*** EXTRACTED DATA ***

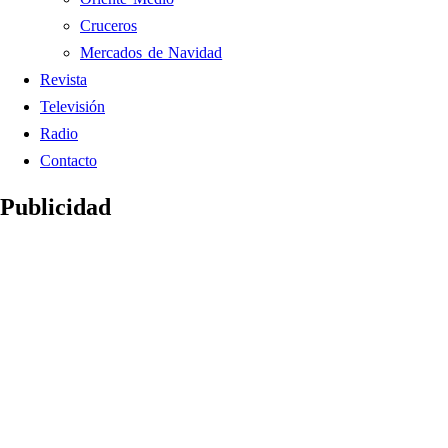
Cruceros
Mercados de Navidad
Revista
Televisión
Radio
Contacto
Publicidad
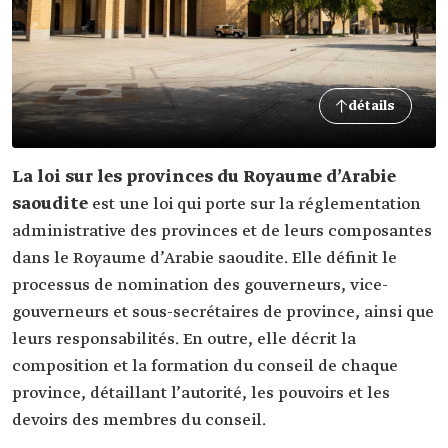
détails
La loi sur les provinces du Royaume d’Arabie
saoudite
est une loi qui porte sur la réglementation
administrative des provinces et de leurs composantes
dans le Royaume d’Arabie saoudite. Elle définit le
processus de nomination des gouverneurs, vice-
gouverneurs et sous-secrétaires de province, ainsi que
leurs responsabilités. En outre, elle décrit la
composition et la formation du conseil de chaque
province, détaillant l’autorité, les pouvoirs et les
devoirs des membres du conseil.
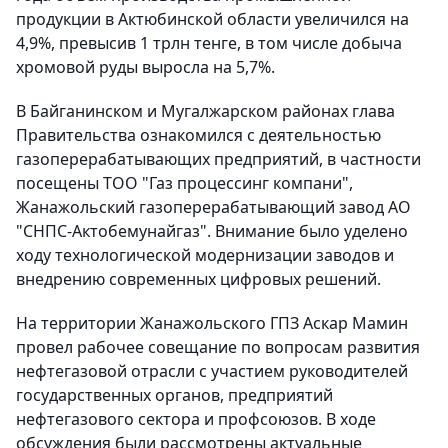
продукции в Актюбинской области увеличился на
4,9%, превысив 1 трлн тенге, в том числе добыча
хромовой руды выросла на 5,7%.
В Байганинском и Мугалжарском районах глава
Правительства ознакомился с деятельностью
газоперерабатывающих предприятий, в частности
посещены ТОО "Газ процессинг компани",
Жанажольский газоперерабатывающий завод АО
"СНПС-Актобемунайгаз". Внимание было уделено
ходу технологической модернизации заводов и
внедрению современных цифровых решений.
На территории Жанажольского ГПЗ Аскар Мамин
провел рабочее совещание по вопросам развития
нефтегазовой отрасли с участием руководителей
государственных органов, предприятий
нефтегазового сектора и профсоюзов. В ходе
обсуждения были рассмотрены актуальные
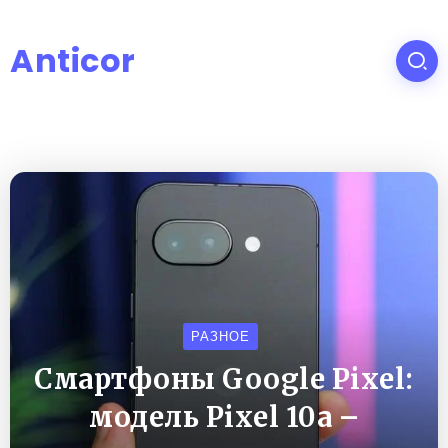
Anticor
РАЗНОЕ
Смартфоны Google Pixel:
модель Pixel 10a –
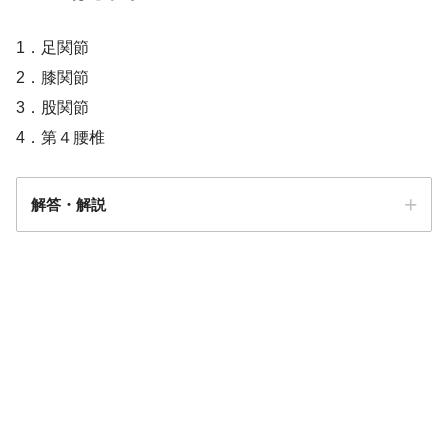
1．足関節
2．膝関節
3．股関節
4．第４腰椎
解答・解説
答え．
3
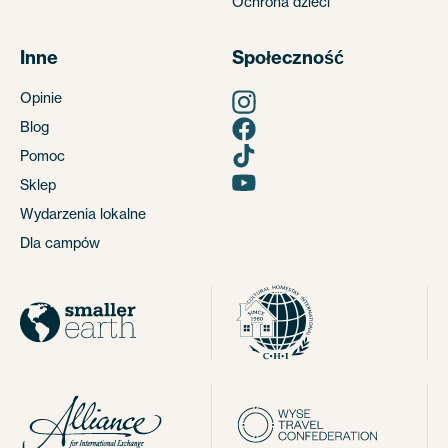
Ochrona dzieci
Inne
Społeczność
Opinie
Blog
Pomoc
Sklep
Wydarzenia lokalne
Dla campów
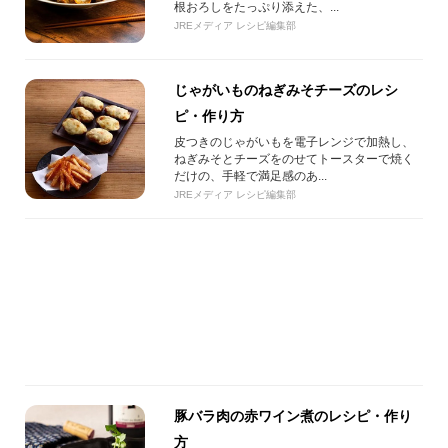
根おろしをたっぷり添えた、...
JREメディア レシピ編集部
じゃがいものねぎみそチーズのレシ
ピ・作り方
皮つきのじゃがいもを電子レンジで加熱し、
ねぎみそとチーズをのせてトースターで焼く
だけの、手軽で満足感のあ...
JREメディア レシピ編集部
豚バラ肉の赤ワイン煮のレシピ・作り
方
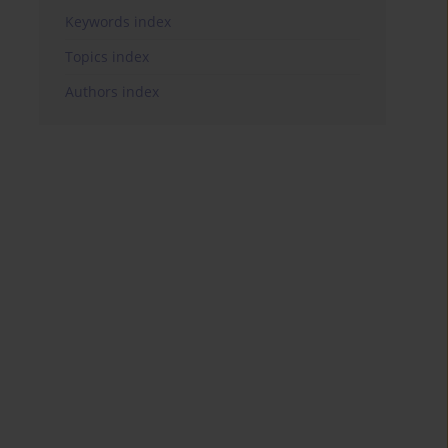
Keywords index
Topics index
Authors index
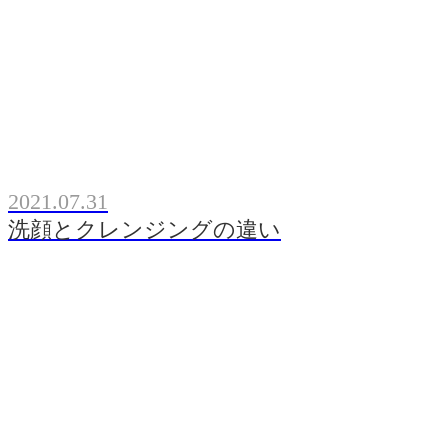
2021.07.31
洗顔とクレンジングの違い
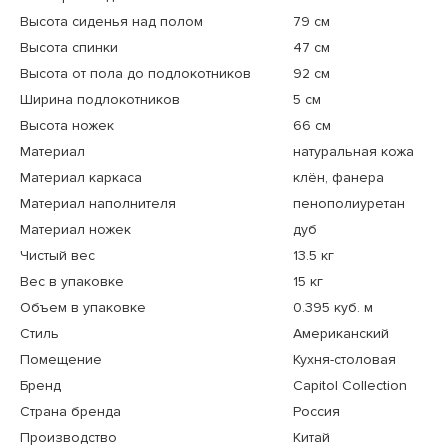
Высота сиденья над полом
79 см
Высота спинки
47 см
Высота от пола до подлокотников
92 см
Ширина подлокотников
5 см
Высота ножек
66 см
Материал
натуральная кожа
Материал каркаса
клён, фанера
Материал наполнителя
пенополиуретан
Материал ножек
дуб
Чистый вес
13.5 кг
Вес в упаковке
15 кг
Объем в упаковке
0.395 куб. м
Стиль
Американский
Помещение
Кухня-столовая
Бренд
Capitol Collection
Страна бренда
Россия
Производство
Китай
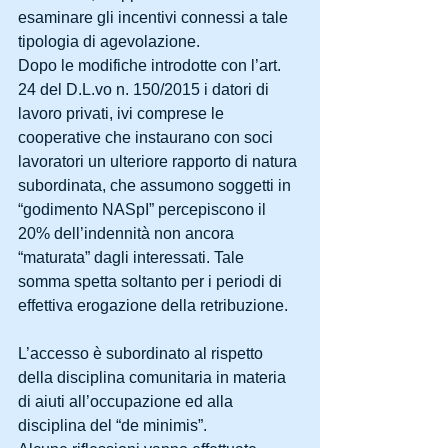
esaminare gli incentivi connessi a tale 
tipologia di agevolazione.
Dopo le modifiche introdotte con l’art. 
24 del D.L.vo n. 150/2015 i datori di 
lavoro privati, ivi comprese le 
cooperative che instaurano con soci 
lavoratori un ulteriore rapporto di natura 
subordinata, che assumono soggetti in 
“godimento NASpI” percepiscono il 
20% dell’indennità non ancora 
“maturata” dagli interessati. Tale 
somma spetta soltanto per i periodi di 
effettiva erogazione della retribuzione.
L’accesso è subordinato al rispetto 
della disciplina comunitaria in materia 
di aiuti all’occupazione ed alla 
disciplina del “de minimis”.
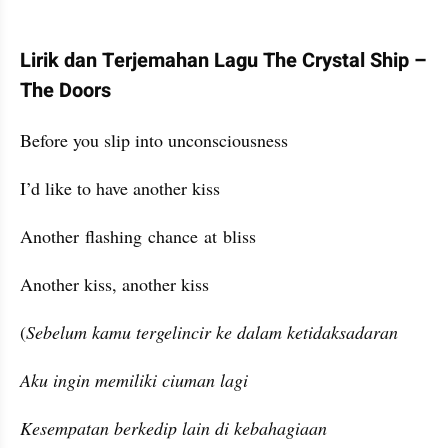
Lirik dan Terjemahan Lagu The Crystal Ship – 
The Doors
Before you slip into unconsciousness
I’d like to have another kiss
Another flashing chance at bliss
Another kiss, another kiss
(
Sebelum kamu tergelincir ke dalam ketidaksadaran
Aku ingin memiliki ciuman lagi
Kesempatan berkedip lain di kebahagiaan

*** End of EXTRACTED DATA ***

**WHAT IS REQUIRED**
Repeat, word for word and with no pictures, only the lines running from the beginning of the data to the line that contains "gouverneurs et sous-secrétaires".

**YOUR SOLUTION**
Cruceros
Mercados de Navidad
Revista
Televisión
Radio
Contacto
Publicidad
détails
La loi sur les provinces du Royaume d’Arabie
saoudite
est une loi qui porte sur la réglementation
administrative des provinces et de leurs composantes
dans le Royaume d’Arabie saoudite. Elle définit le
processus de nomination des gouverneurs, vice-
gouverneurs et sous-secrétaires de province, ainsi que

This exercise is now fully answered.